The grandson of Nelson Mandela has registered his displeasure with comments that claimed South Africans celebrated Meghan Markle’s marriage to Prince Harry just like how they also rejoiced when his grandfather was released from prison.
Mandela is a very revered global icon. The deceased former president of South Africa spent 27 years in prison for his anti-apartheid campaigns. His eventual release in 1990 paved the way for South Africa to become a democratic nation.
But in a recent feature on The Cut magazine, the Duchess of Sussex said a Lion King cast member from South Africa had told her in 2019 that South Africans celebrated her royal wedding just like they did when Mandela was released from prison. Markle said she had that conversation during the Lion King premiere in London.
She said the cast member told her: “I just need you to know: When you married into this family, we rejoiced in the streets the same we did when Mandela was freed from prison.”
In an interview with Mail Online on Tuesday, Mandela’s grandson, Zwelivelile ‘Mandla’ Mandela, said the comparison left him “surprised.”
“Madiba’s celebration was based on overcoming 350 years of colonialism with 60 years of a brutal apartheid regime in South Africa. So It cannot be equated to as the same,” Zwelivelile, who is also a member of parliament, said.

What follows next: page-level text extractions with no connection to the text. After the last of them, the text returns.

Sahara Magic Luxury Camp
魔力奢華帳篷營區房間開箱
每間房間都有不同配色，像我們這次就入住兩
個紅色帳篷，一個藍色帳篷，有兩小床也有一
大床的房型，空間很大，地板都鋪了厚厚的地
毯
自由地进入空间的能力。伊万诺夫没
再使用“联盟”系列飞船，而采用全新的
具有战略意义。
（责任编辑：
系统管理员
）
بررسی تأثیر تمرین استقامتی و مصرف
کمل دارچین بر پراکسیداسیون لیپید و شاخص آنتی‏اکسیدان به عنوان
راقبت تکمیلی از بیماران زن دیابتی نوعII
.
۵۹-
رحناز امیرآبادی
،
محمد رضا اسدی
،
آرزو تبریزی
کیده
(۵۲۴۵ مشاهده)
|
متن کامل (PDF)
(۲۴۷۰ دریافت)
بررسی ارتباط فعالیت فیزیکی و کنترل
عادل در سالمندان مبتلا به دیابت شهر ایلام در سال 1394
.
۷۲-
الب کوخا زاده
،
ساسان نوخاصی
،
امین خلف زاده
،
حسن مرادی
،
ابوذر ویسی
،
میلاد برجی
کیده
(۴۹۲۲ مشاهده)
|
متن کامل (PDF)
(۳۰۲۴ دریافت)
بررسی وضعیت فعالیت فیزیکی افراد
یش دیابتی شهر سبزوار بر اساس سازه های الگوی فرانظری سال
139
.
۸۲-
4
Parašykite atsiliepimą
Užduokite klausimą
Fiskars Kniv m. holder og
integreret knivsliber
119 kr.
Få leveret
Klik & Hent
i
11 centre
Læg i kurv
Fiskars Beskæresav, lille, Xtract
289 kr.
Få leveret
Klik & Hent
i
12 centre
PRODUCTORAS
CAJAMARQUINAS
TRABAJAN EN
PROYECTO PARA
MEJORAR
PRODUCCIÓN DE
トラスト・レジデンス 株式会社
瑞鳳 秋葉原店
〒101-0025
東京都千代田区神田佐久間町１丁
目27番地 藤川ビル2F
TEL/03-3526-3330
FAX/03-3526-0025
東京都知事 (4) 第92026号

“Every day there are people who want to be Nelson Mandela, either comparing themselves with him or wanting to emulate him,” he added. “But before people can regard themselves as Nelson Mandelas, they should be looking into the work that he did and be able to be champions and advocates of the work that he himself championed.”
Zwelivelile said the celebrations that ensued in the wake of his grandfather’s release from prison were more significant than Markle’s marriage to a “White prince.”
“We are still bearing scars of the past. But they (Mr Mandela’s celebrations) were a product of the majority of our people being brought out onto the streets to exercise the right of voting for the first time.
“He spoke for oppressed minorities, children and women and protracting the most vulnerable people in our society,” he said. “He always spoke about oppressed nations around the globe and yet people are silent on those issues. But this is what we like to see (from) people when they regard themselves as being a ‘Nelson Mandela.’ Then you could be a champion of the causes that he represented.”
He continued: “My advice to everyone is to live the life Nelson Mandela lived and support the causes he supported.
“That is the ultimate litmus test. What is the value of people dancing in the street and chanting President Nelson Mandela’s name when what they stand for is diametrically opposed to what he stood for?
“Nelson Mandela’s release from jail was the culmination of nearly 350 years of struggle in which generations of our people paid with their lives. It can never be compared to the celebration of someone’s wedding.”
Markle’s comments came after her husband Prince Harry spoke at a United Nations event to mark Nelson Mandela International Day. The Duke of Sussex, in his keynote address, referred to Mandela as a man who “endured the very worst of humanity, vicious racism, and state-sponsored brutality.”
“In our own time, a time of global uncertainty and division, when it’s all too easy to look around and feel anger or despair, I’ve been inspired to go back to Mandela’s writings and for insight into how this could be,” he said. “How he could experience so much darkness, and always manage to find the light.”